Top of Source information

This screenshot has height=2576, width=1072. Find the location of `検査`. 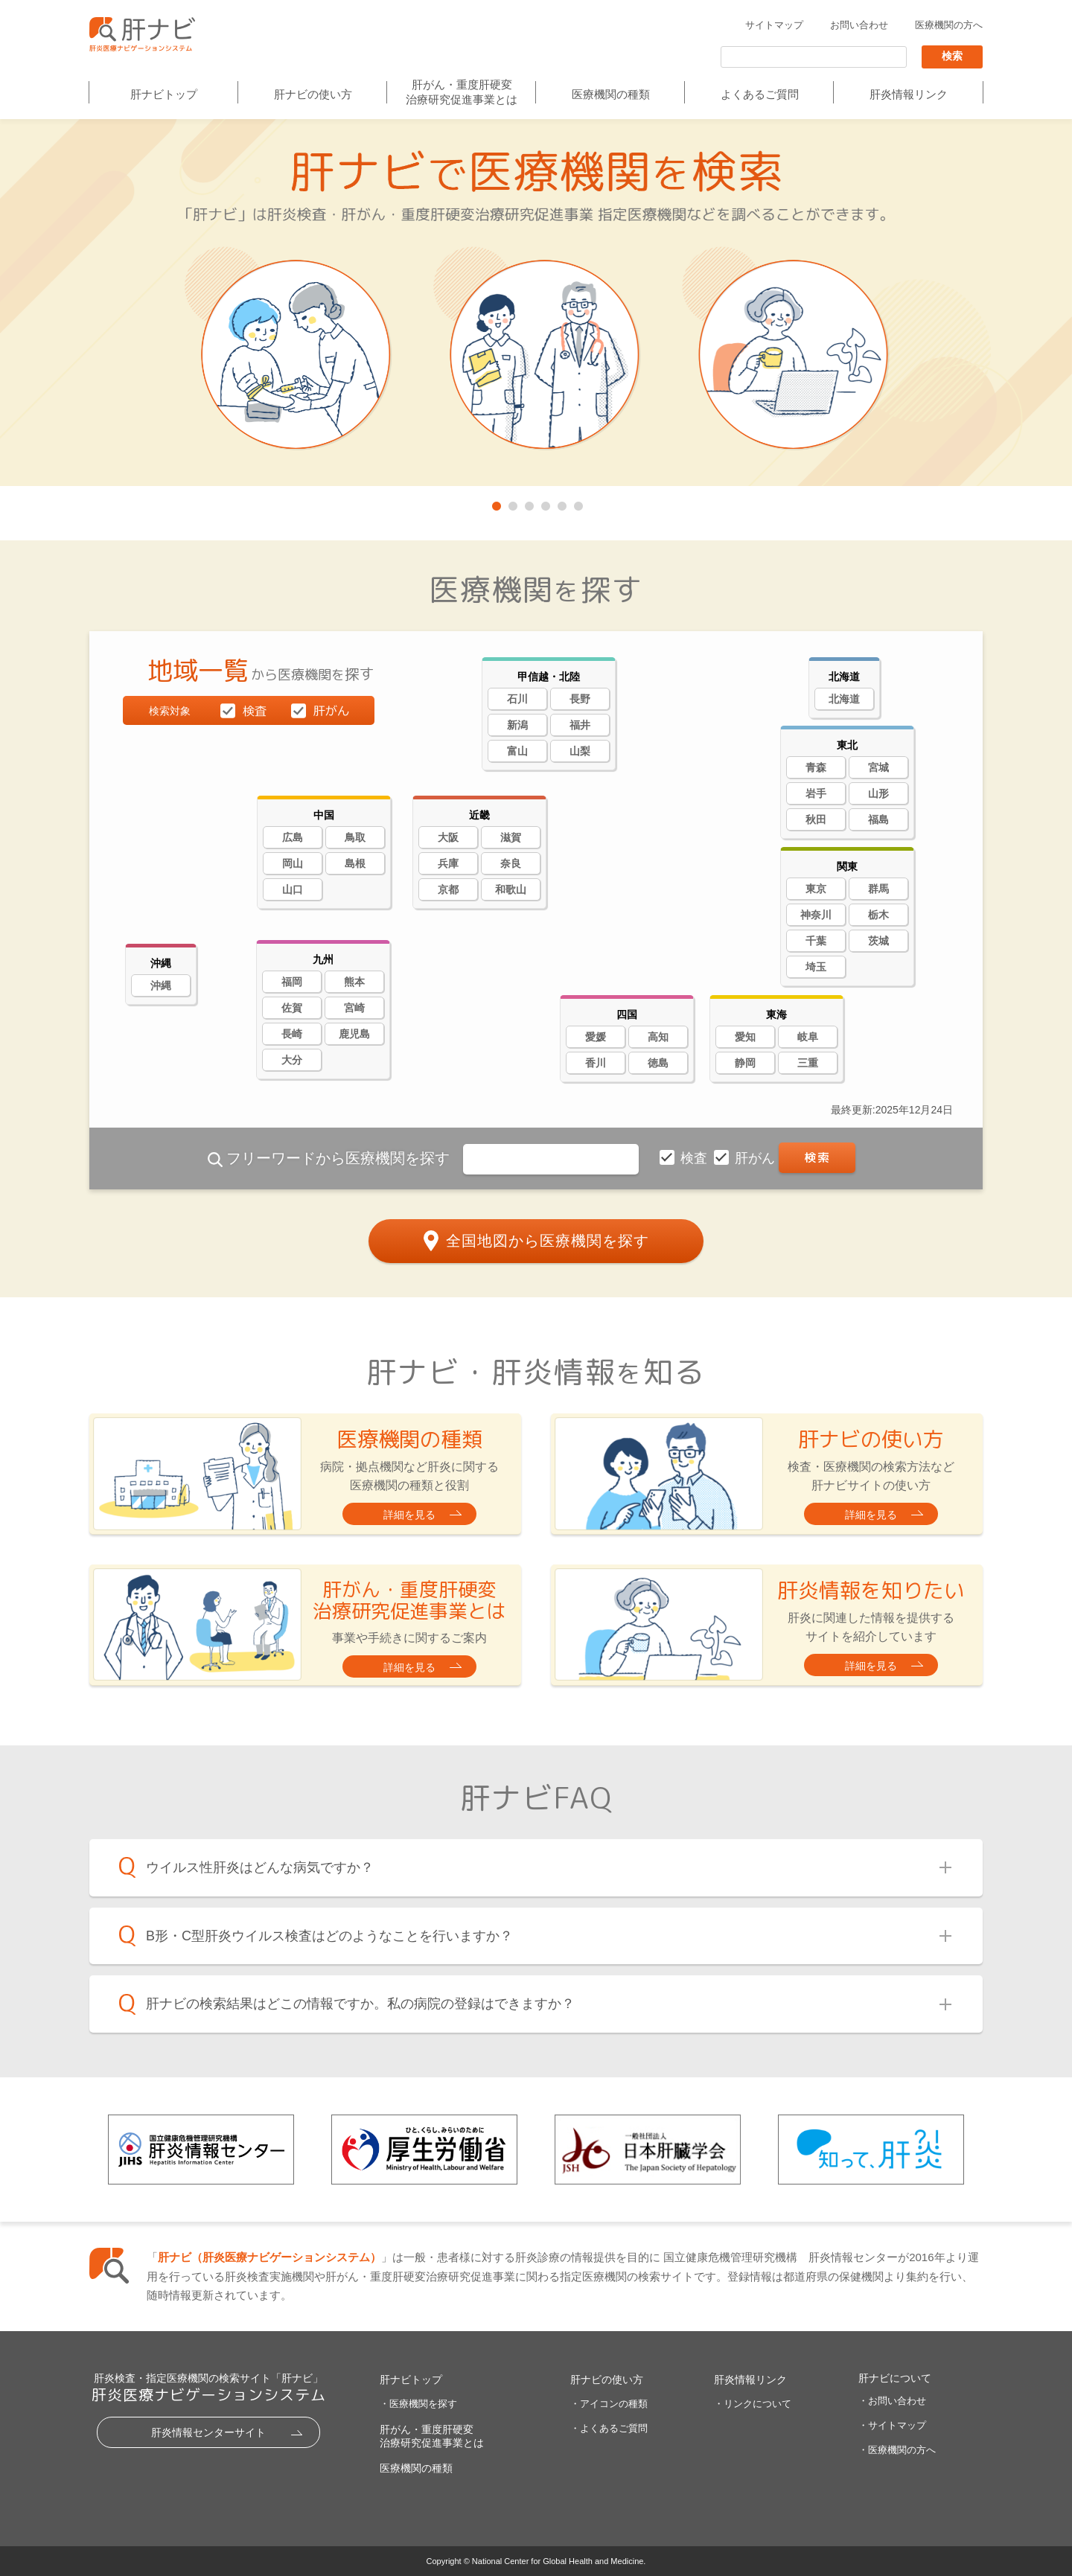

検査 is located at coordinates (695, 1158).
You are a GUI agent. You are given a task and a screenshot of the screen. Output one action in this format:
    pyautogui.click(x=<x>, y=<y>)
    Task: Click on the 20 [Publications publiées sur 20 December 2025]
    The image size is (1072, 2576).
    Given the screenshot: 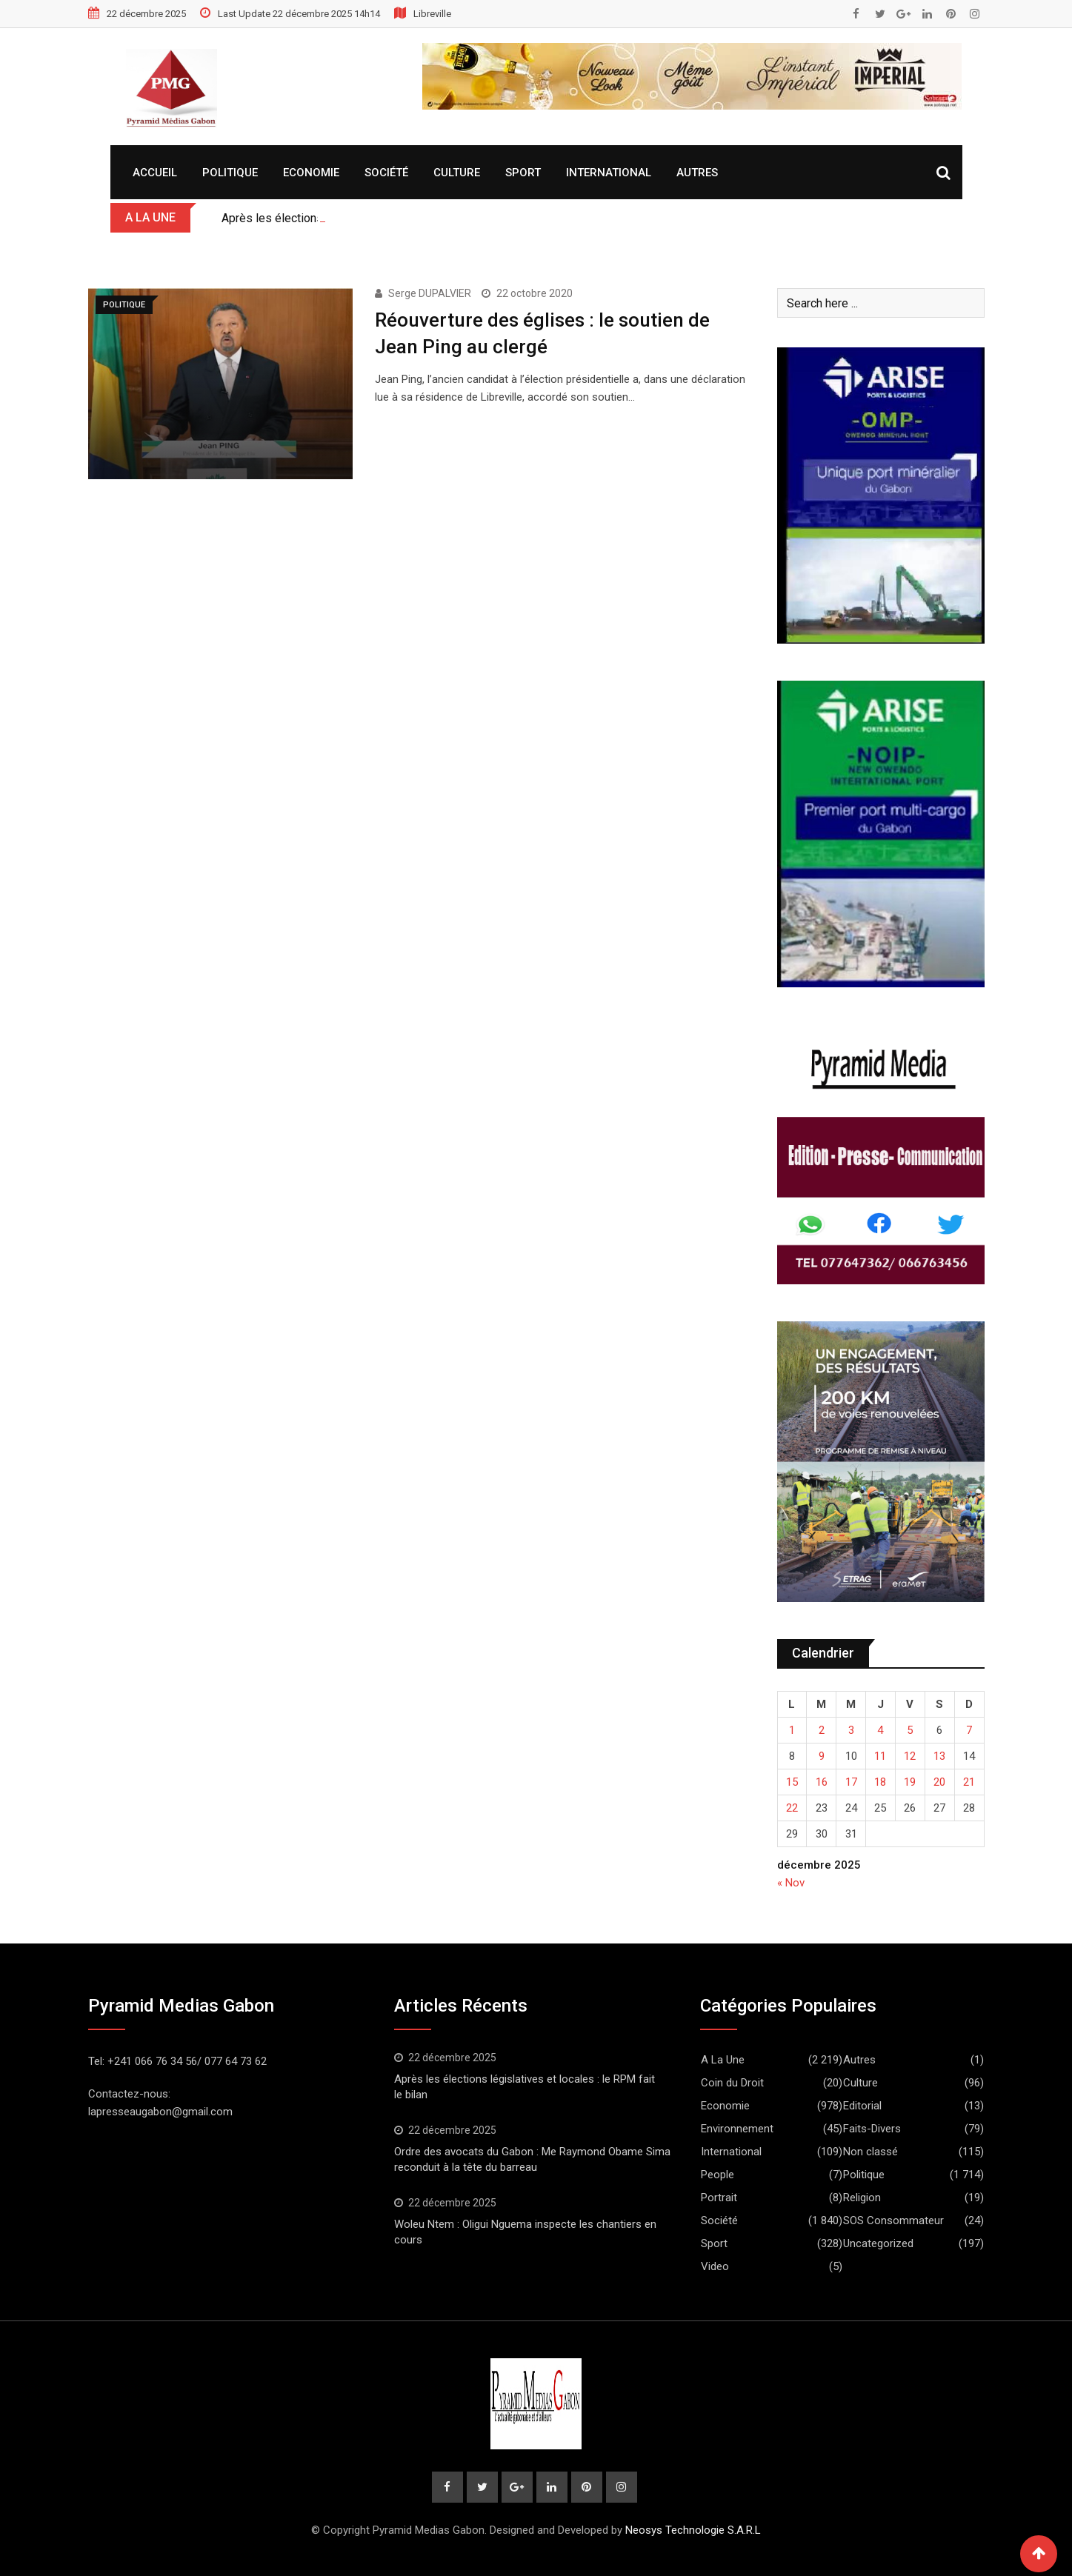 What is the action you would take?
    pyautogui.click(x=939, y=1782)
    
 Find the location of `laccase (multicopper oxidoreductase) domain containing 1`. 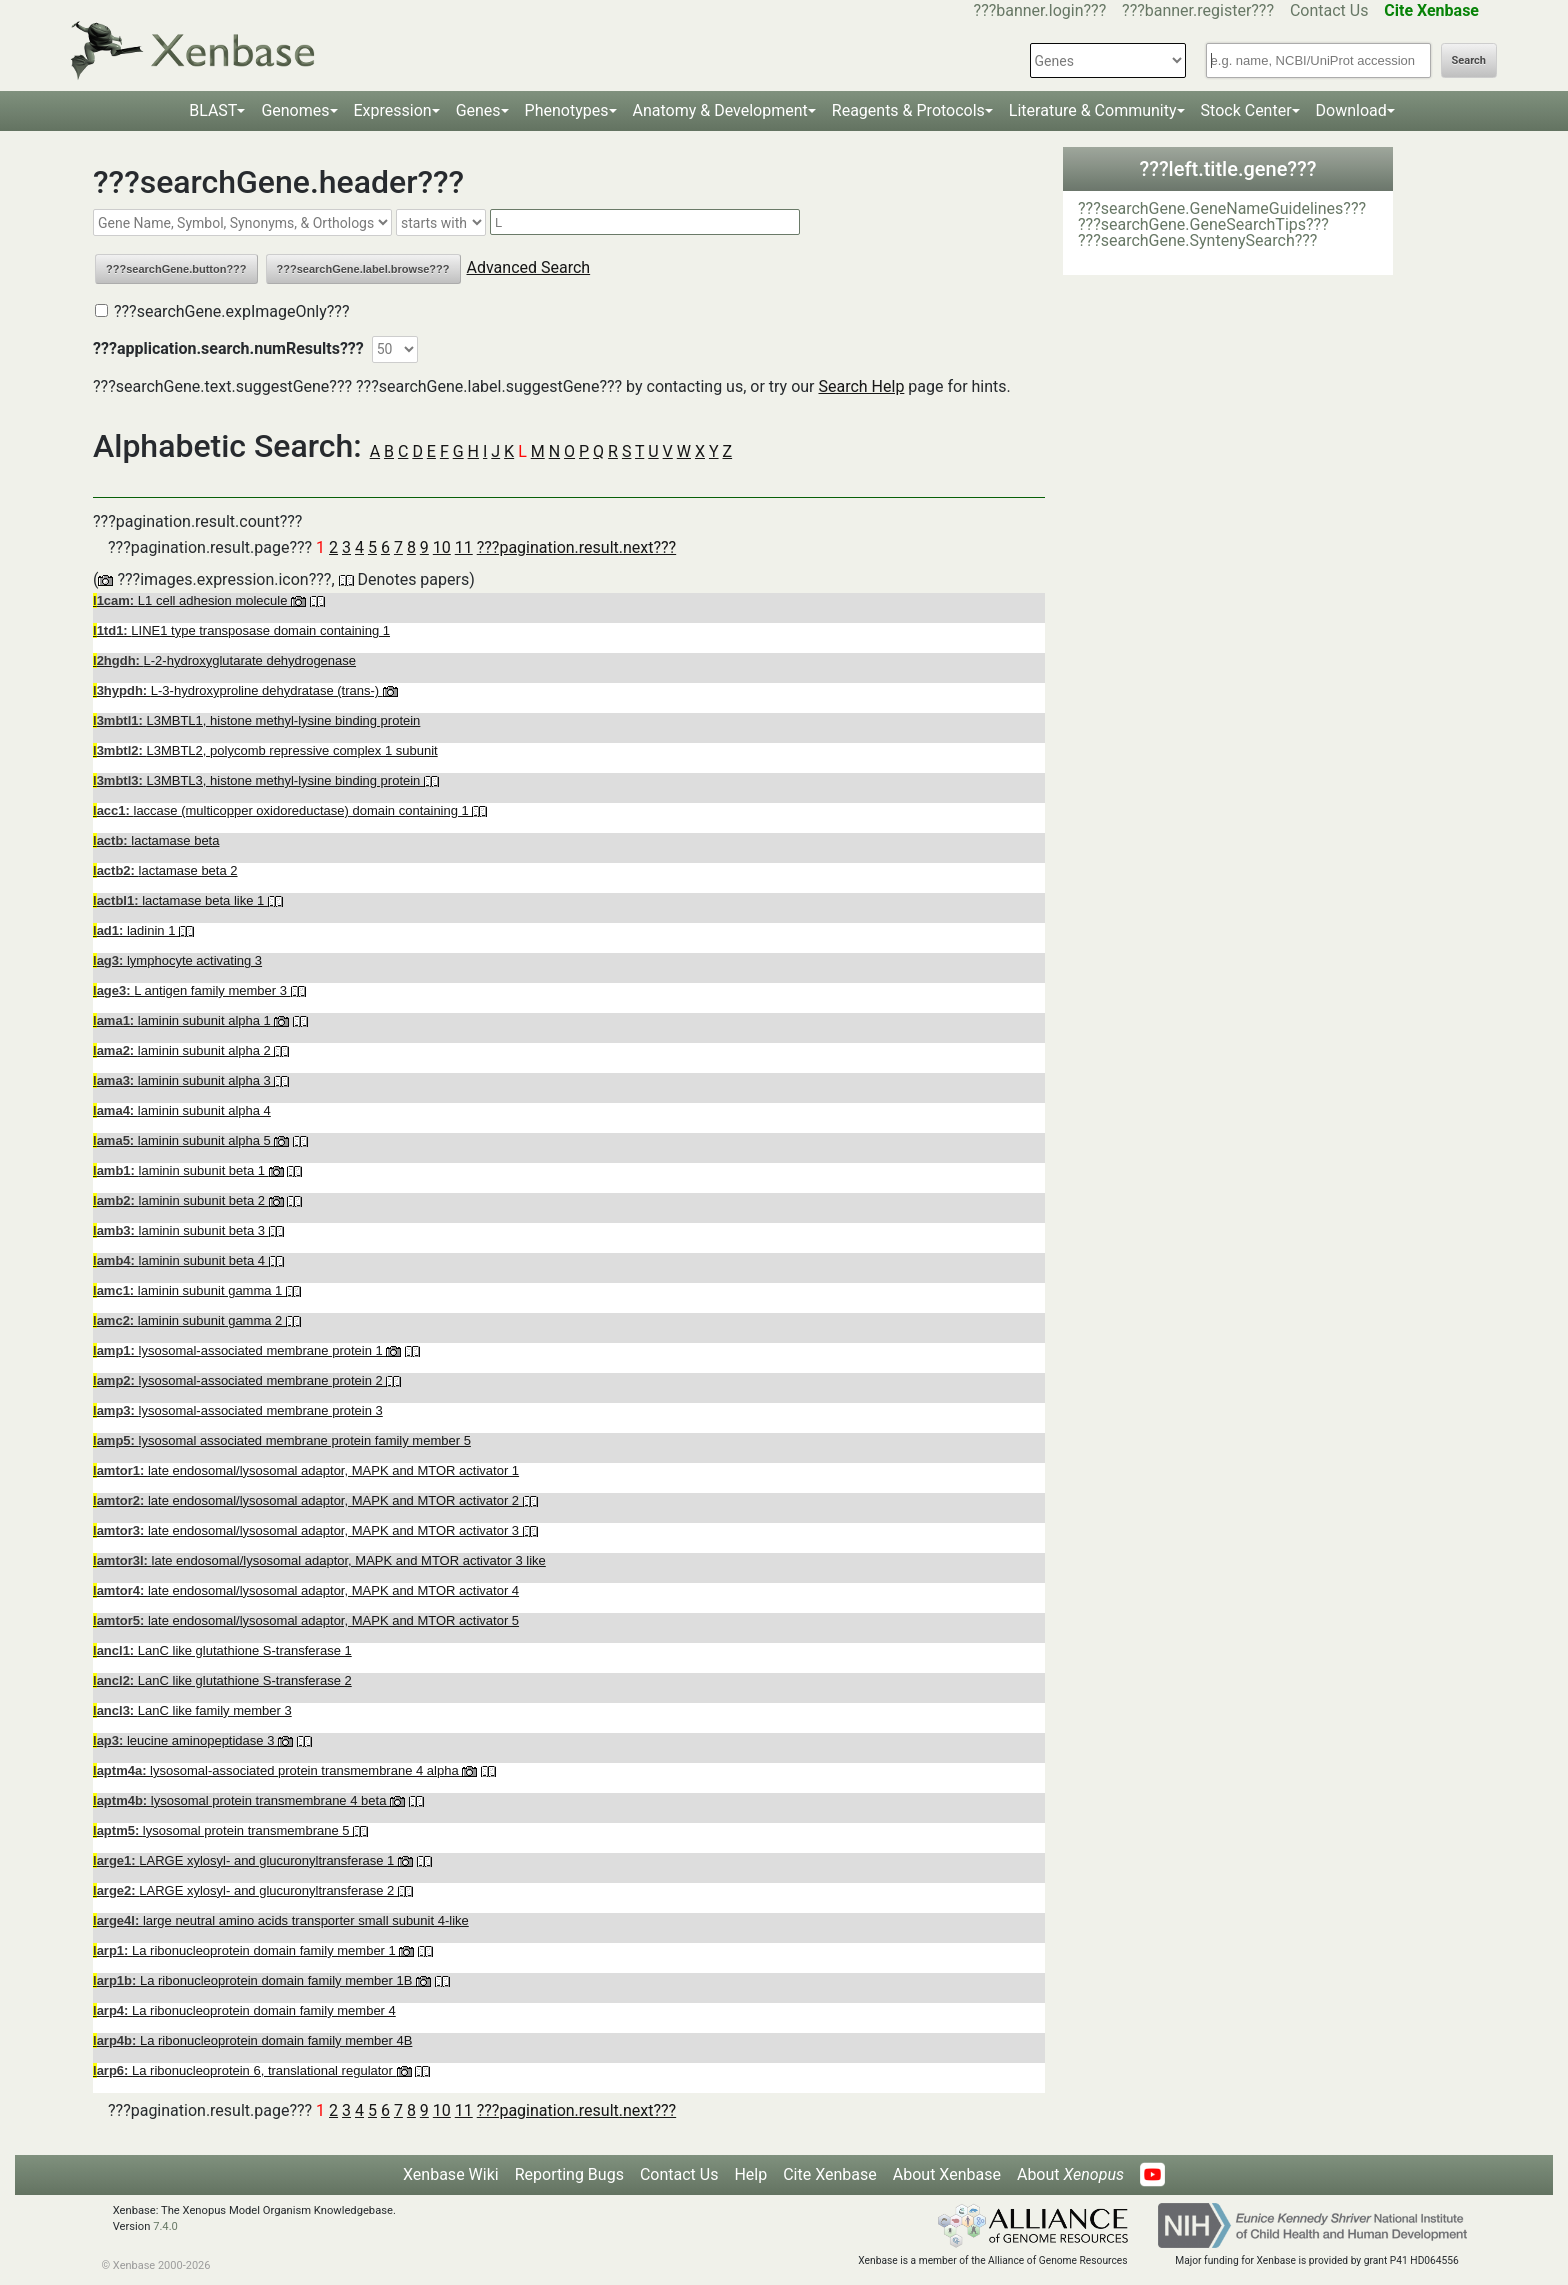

Bottom of Source information

Problem requirements:
Copy exactly the lines from the first line of the records above through the line with "Task: Click on", both included, and nothing else. Pictures stay out.

Task output:
This screenshot has height=2576, width=1072. Find the location of `検査`. 

検査 is located at coordinates (695, 1158).
You are a GUI agent. You are given a task and a screenshot of the screen. Output one action in this format:
    pyautogui.click(x=<x>, y=<y>)
    Task: Click on the 20 [Publications publiées sur 20 December 2025]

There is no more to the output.